• Data extracts:
╔══
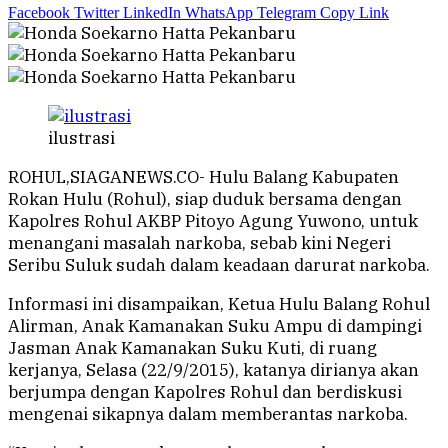
Facebook
Twitter
LinkedIn
WhatsApp
Telegram
Copy Link
ilustrasi
ROHUL,SIAGANEWS.CO- Hulu Balang Kabupaten
Rokan Hulu (Rohul), siap duduk bersama dengan
Kapolres Rohul AKBP Pitoyo Agung Yuwono, untuk
menangani masalah narkoba, sebab kini Negeri
Seribu Suluk sudah dalam keadaan darurat narkoba.
Informasi ini disampaikan, Ketua Hulu Balang Rohul
Alirman, Anak Kamanakan Suku Ampu di dampingi
Jasman Anak Kamanakan Suku Kuti, di ruang
kerjanya, Selasa (22/9/2015), katanya dirianya akan
berjumpa dengan Kapolres Rohul dan berdiskusi
mengenai sikapnya dalam memberantas narkoba.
╚══
• Assignment: Exactly reproduce the lines of the entries above, from the one containing "Jasman Anak Kamanakan Suku Kuti, di ruang" to the very last, and no others.

• Output for this exercise:
Jasman Anak Kamanakan Suku Kuti, di ruang
kerjanya, Selasa (22/9/2015), katanya dirianya akan
berjumpa dengan Kapolres Rohul dan berdiskusi
mengenai sikapnya dalam memberantas narkoba.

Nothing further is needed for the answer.